Exercise aim ::
Give the entries again exactly; drop the pictures.
▼
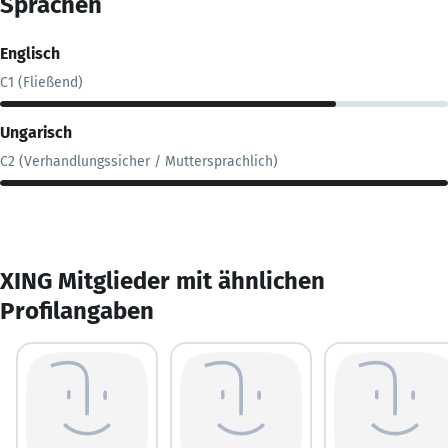
Sprachen
Englisch
C1 (Fließend)
Ungarisch
C2 (Verhandlungssicher / Muttersprachlich)
XING Mitglieder mit ähnlichen
Profilangaben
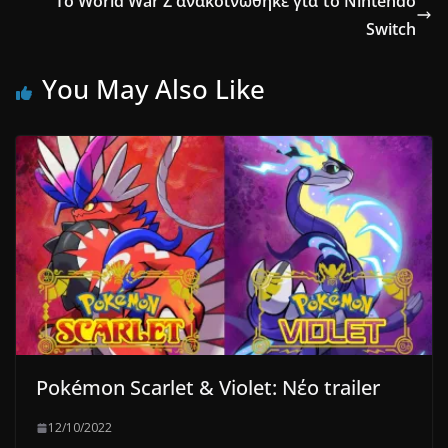
Το World War Z ανακοινώθηκε για το Nintendo
Switch
You May Also Like
Pokémon Scarlet & Violet: Nέο trailer
12/10/2022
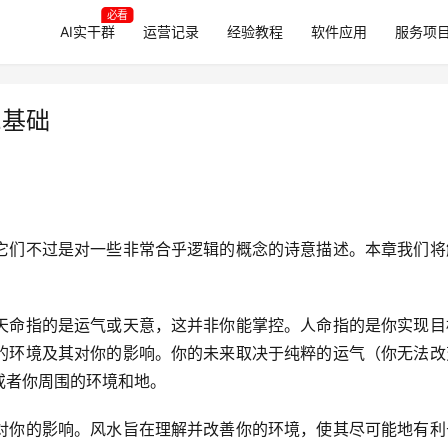
必看
AI实干群
运营记录
经验教程
软件应用
服务项
2基础
它们不过是对一些非常合乎逻辑的概念的诗意描述。本章我们将
天命指的是运气或天意，这并非你能掌控。人命指的是你实现目
的环境及其对你的影响。你的未来取决于纯粹的运气（你无法改
或者你周围的环境和地。
对你的影响。风水旨在理解并改善你的环境，使其尽可能地有利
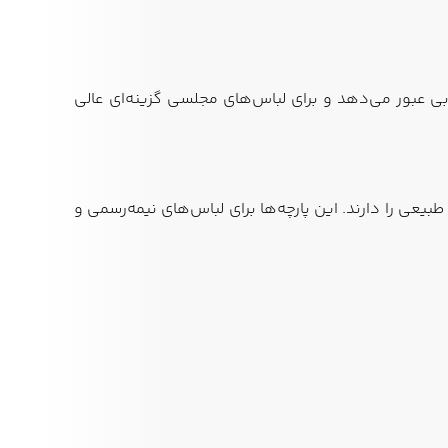
ی عبور می‌دهد و برای لباس‌های مجلسی گزینه‌ای عالی
بیعی را دارند. این پارچه‌ها برای لباس‌های نیمه‌رسمی و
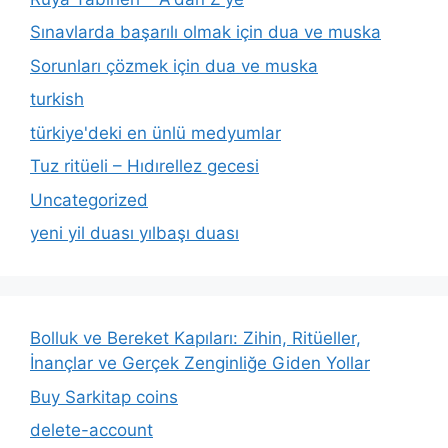
Sınavlarda başarılı olmak için dua ve muska
Sorunları çözmek için dua ve muska
turkish
türkiye'deki en ünlü medyumlar
Tuz ritüeli – Hıdırellez gecesi
Uncategorized
yeni yil duası yılbaşı duası
Bolluk ve Bereket Kapıları: Zihin, Ritüeller,
İnançlar ve Gerçek Zenginliğe Giden Yollar
Buy Sarkitap coins
delete-account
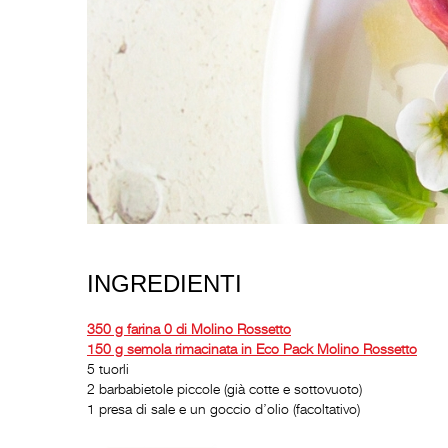
INGREDIENTI
350 g farina 0 di Molino Rossetto
150 g semola rimacinata in Eco Pack Molino Rossetto
5 tuorli
2 barbabietole piccole (già cotte e sottovuoto)
1 presa di sale e un goccio d’olio (facoltativo)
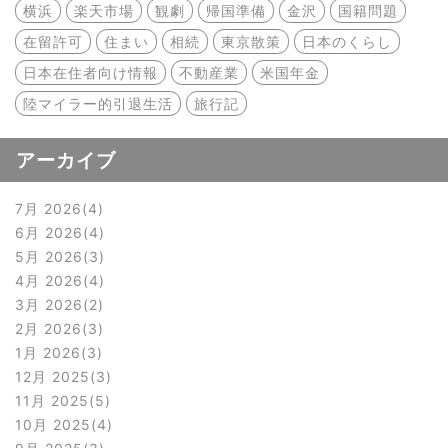
横浜
楽天市場
観劇
帰国準備
金沢
国籍問題
在留許可
住まい
相続
東京散策
日本のくらし
日本在住者向け情報
不動産業
米国年金
陸マイラー的引退生活
旅行記
アーカイブ
7月 2026
4
6月 2026
4
5月 2026
3
4月 2026
4
3月 2026
2
2月 2026
3
1月 2026
3
12月 2025
3
11月 2025
5
10月 2025
4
▲
Result for this task ::
Sprachen
Englisch
C1 (Fließend)
Ungarisch
C2 (Verhandlungssicher / Muttersprachlich)
XING Mitglieder mit ähnlichen
Profilangaben
Το World War Z ανακοινώθηκε για το Nintendo
Switch
You May Also Like
Pokémon Scarlet & Violet: Nέο trailer
12/10/2022
必看
AI实干群
运营记录
经验教程
软件应用
服务项
2基础
它们不过是对一些非常合乎逻辑的概念的诗意描述。本章我们将
天命指的是运气或天意，这并非你能掌控。人命指的是你实现目
的环境及其对你的影响。你的未来取决于纯粹的运气（你无法改
或者你周围的环境和地。
对你的影响。风水旨在理解并改善你的环境，使其尽可能地有利
ی عبور می‌دهد و برای لباس‌های مجلسی گزینه‌ای عالی
بیعی را دارند. این پارچه‌ها برای لباس‌های نیمه‌رسمی و
Sınavlarda başarılı olmak için dua ve muska
Sorunları çözmek için dua ve muska
turkish
türkiye'deki en ünlü medyumlar
Tuz ritüeli – Hıdırellez gecesi
Uncategorized
yeni yil duası yılbaşı duası
Bolluk ve Bereket Kapıları: Zihin, Ritüeller,
İnançlar ve Gerçek Zenginliğe Giden Yollar
Buy Sarkitap coins
delete-account
INGREDIENTI
350 g farina 0 di Molino Rossetto
150 g semola rimacinata in Eco Pack Molino Rossetto
5 tuorli
2 barbabietole piccole (già cotte e sottovuoto)
1 presa di sale e un goccio d’olio (facoltativo)
横浜
楽天市場
観劇
帰国準備
金沢
国籍問題
在留許可
住まい
相続
東京散策
日本のくらし
日本在住者向け情報
不動産業
米国年金
陸マイラー的引退生活
旅行記
アーカイブ
7月 2026
4
6月 2026
4
5月 2026
3
4月 2026
4
3月 2026
2
2月 2026
3
1月 2026
3
12月 2025
3
11月 2025
5
10月 2025
4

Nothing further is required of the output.